Sensor system in SiGe BiCMOS at 245 and 500 GHz for gas spectroscopy

This paper reviews our recent work on transmitter (TX) and receiver (RX) circuits in SiGe BiCMOS technology for gas spectroscopy in the frequency ranges around 245 GHz and 500 GHz. The 245 GHz TX consists of a 122 GHz local oscillator (LO) and a frequency doubler, and the 245 GHz RX consists of a low noise amplifier (LNA), a LO, and an active subharmonic mixer. A 245 GHz TX-array increases significantly the sensitivity of the sensor system. The 500 GHz system includes a TX-array, and a subharmonic RX with a transconductance mixer. The 500 GHz TX contains a frequency quadrupler, and the RX uses a frequency doubler for the LO. The LOs of the RX and the TX are controlled by two external phase-locked loops (PLLs). The reference frequency of the TX-PLL is frequency-modulated. The performance of the sensor system is demonstrated by using a gas absorption cell with dielectric lenses between the TX- and RX-modules, and measuring the 2f high-resolution absorption spectrum (second harmonic detection) of gaseous methanol (CH3OH) and acetonitrile (CH3CN).

Terahertz gas-sensors: Gas-phase spectroscopy and multivariate analysis for medical and security applications

This paper describes a spectroscopic system for gas sensing applications. It is based on SiGe transmitters (TXs) and receivers (RXs) operating at frequencies around 245 GHz and 500 GHz. 2f spectra of volatile organic compounds (VOCs) were obtained using wavelength modulation spectroscopy (WMS).
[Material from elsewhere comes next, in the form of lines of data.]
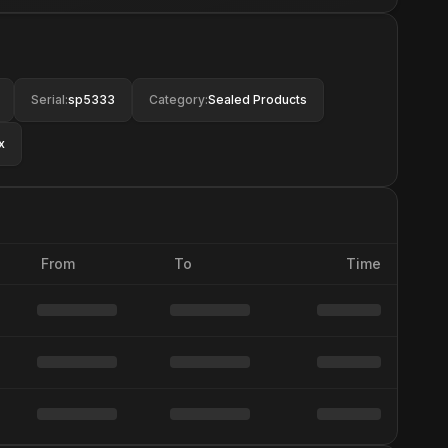
Serial
:
sp5333
Category
:
Sealed Products
x
From
To
Time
Chemometrical analysis of the spectra is performed by applying several multivariate analysis (MVA) techniques.

Gas spectroscopy system at 245 and 500 GHz using transmitters and receivers in SiGe BiCMOS

A compact gas spectroscopy system is demonstrated, which contains a transmitter (TX) and a receiver (RX) in SiGe BiCMOS, as well as a gas absorption cell. The sensitivity of this spectroscopy system is demonstrated by measuring the high-resolution 2f absorption spectrum (second harmonic detection) of gaseous methanol (CH3OH) at 238-252 GHz, and at 495-497 GHz. The 245 GHz TX consists of a 120 GHz local oscillator (LO) and a frequency doubler, and the 245 GHz RX includes a low noise amplifier (LNA), a LO, and an active subharmonic mixer. A 245 GHz TX-array increases significantly the sensitivity of the sensor system. The 500 GHz system includes a TX-array, and a subharmonic RX with a transconductance mixer. The 500 GHz TX contains a frequency quadrupler, and the RX uses a frequency doubler for the LO. The LOs of the RX and the TX are controlled by two external phase-locked loops (PLLs).